ハーメルン
ミジンコの俺がラスボス級悪役お嬢様とベストエンドを迎える方法
ミジンコ
数週間が経ち、明日からGWに突入する。教室も随分と賑やかになり、当初のぎこちなさが懐かしくすらある今日この頃、新司も学校にすっかり慣れた様子でクラスメイトと仲良くやっていた。
GW明けには、課外授業といった大きなイベントも控えている。あとは学力試験もイベントといえるか。そういったイベントの前後には、新司のヒロイン攻略にも動きがあるだろう。
ゲームとは別に、俺は俺でこの竹原光太としての生活を楽しんでいた。
ゲーム上ではプレイヤーにボタン一つで飛ばされる時間、その裏側で起きている、語られる事のない脇役たちの物語。そう考えると、ちょっと得をした気分になってくる。今もこうして廊下を歩いていると、その一端を垣間見る事が出来るからだ。
こちらに向かって歩いて来る女生徒が一人。前が見えない程の資料を抱えているのはお約束というか、ほんとベタな展開だ。そのままだと俺にぶつかるので、横に避けてあげるのが紳士として当然の行為だろう。しかし、ここは敢えて立ち止まって動かない選択をする。
「そんなに抱えて大丈夫?」
俺に声を掛けられたことで気付いた女生徒が立ち止まった。その拍子に、俺は彼女が運んでいた資料をあらかた自分の腕に納めてしまう。
「これ、どこまで運べばいいの……かな? 柏木さん」
そう、資料の向こうから現れた顔、それは柏木星奈のものだった。
「……」
何か言いたげに開いた口が無言で閉じられる。その小振りな口が不満気に、ほんの少しだけすぼめられているように見えるのは気のせいだろうか。

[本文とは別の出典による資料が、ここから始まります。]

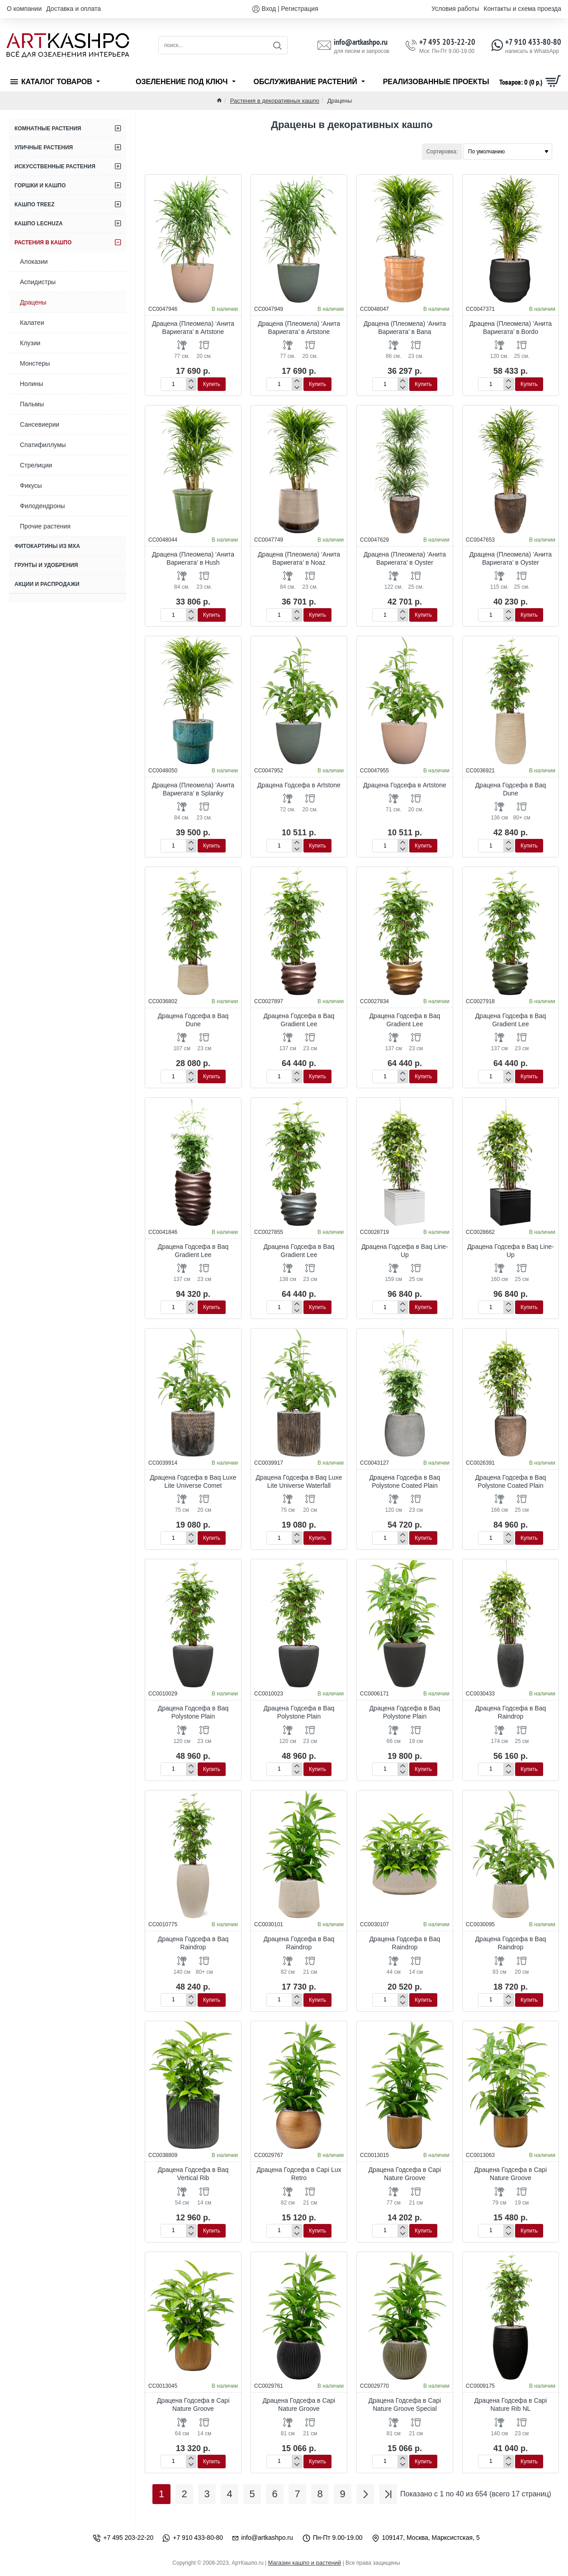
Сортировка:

ここでまさかの柏木登場に顔を引き攣らせなかった俺を褒めてやりたい所なんだが、それ以上に、いかにもな釣り針にわざわざ引っかかりにいく数秒前の俺に、全力のドロップキックをお見舞いしてやりたい。
「えーっと、柏木……さん?」
「結構です。どなたか存じませんが親切の押し売り、というものです」
彼女は凍てつく視線を突き刺し、そう告げると短く息を吐き出した。俺は背筋にひんやりとしたものが走り、体がぶるっと震えるのを感じていた。
「はははっ……、えっと、俺は、二年三組の竹原光太。押し売りには違いないが、お試しセール中で安いから買っておきなって」
俺の一言に柏木は目を細める。なんだか虫けらでも見るような目をしている。
「本当に図々しい、ミジンコみたいな人ですね」
うん、思っていた以上に微小な生き物だった。食物連鎖の底辺、理科の時間に顕微鏡で見たやつや……。
「今、ちょっとだけ傷ついたぞ。ちょっとだけな」
「どうしてでしょうか? 褒めてさしあげたのですが」
本当にわかりません、そんな風に首を傾げて俺を見上げてくる。こいつ……。
「すまん、どうしたら褒めてる事になるのかサッパリなんだが? そもそもミジンコって基本メスしかいないよな?」
柏木が、さも意表を突かれたとばかりに目を見開き、何も言わずに歩きだした。その表情をどう受け止めれば良いのやら、煮え切らない思いをしつつ彼女に付いていく。
「意外にも教養があるので驚きました」
「そりゃどうも」
単細胞、つまり能無しと思っていたわけですか。あいにくミジンコは多細胞生物だ。まぁ、こいつなら知っていそうだが。